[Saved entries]
***
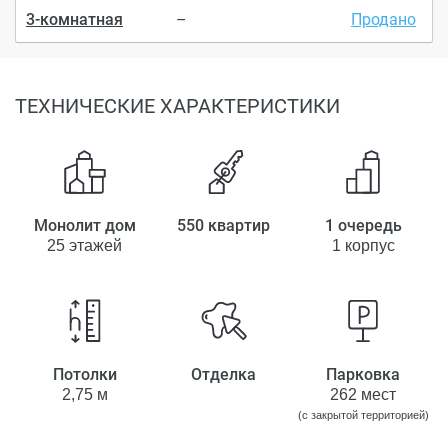
3-комнатная
–
Продано
ТЕХНИЧЕСКИЕ ХАРАКТЕРИСТИКИ
Монолит дом
550 квартир
1 очередь
25 этажей
1 корпус
Потолки
Отделка
Парковка
2,75 м
262 мест
(с закрытой территорией)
***
Each of the records above needs to be transcribed exactly, apart from its pictures.

3-комнатная
–
Продано
ТЕХНИЧЕСКИЕ ХАРАКТЕРИСТИКИ
Монолит дом
550 квартир
1 очередь
25 этажей
1 корпус
Потолки
Отделка
Парковка
2,75 м
262 мест
(с закрытой территорией)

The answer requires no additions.